Overall, Angel's code framework consists of the following modules:
Angel's core layer consists of the following main components:
- PSServer
- PSAgent
- Worker
- AngelClient
- Network: RPC & RDMA
- Storage: memory & Disk
- ……
Angel is oriented toward machine learning, therefore, all the machine-learning related elements are added to the core, in a separate directory, including:
- Matrix
- Vector
- Feature
- Optimizer
- Objective
- Metric
- psFunc
Notice that the ML layer in the core package contains mainly low-level, basic interfaces, whereas their extentions and implementations belong to the specific algorithm layer (MLLib, to be introduced below).
Angel's interface layer supports plug-in extensions based on the bottom layer. Currently, there are two sets of API, one for Angel and the other for Spark.
-
Angel API
The API for Angel itself is designed to focus on PSModel. The overall task execution reflects the simplicity and directness principles in the first-generation MR. MLRunner calls Learner through Task driver, and learns the MLModel that contains one or more PSModel.
-
Spark on Angel API
Spark on Angel API focuses on Spark's integration and coordination on the Angel platform. The design of Angel's PS-Service makes it easy to develop Spark on Angel; in Spark, one can use Spark on Angel directly, with no need to change anything in the core.
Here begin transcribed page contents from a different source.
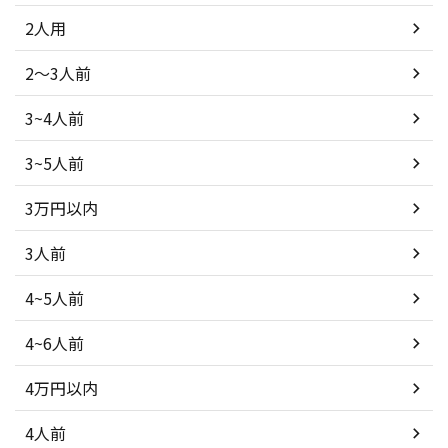
2人用
2～3人前
3~4人前
3~5人前
3万円以内
3人前
4~5人前
4~6人前
4万円以内
4人前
We developed a variety of algorithms based on Angel interfaces:
- SVM
- LR (with multiple optimization methods)
- KMeans
- GBDT
- LDA
- MF (Matrix Factorization)
- FM (Factorization Machines)
Angel's algorithm development takes a straight-forward approach that centers around models on the PS, constantly updating them. Algorithm implementations are comparatively flexible, aiming for the best performance.
Overall, Angel users can pursue a full range of modular designs by programming at different layers, in order to develop efficient machine-learning algorithms.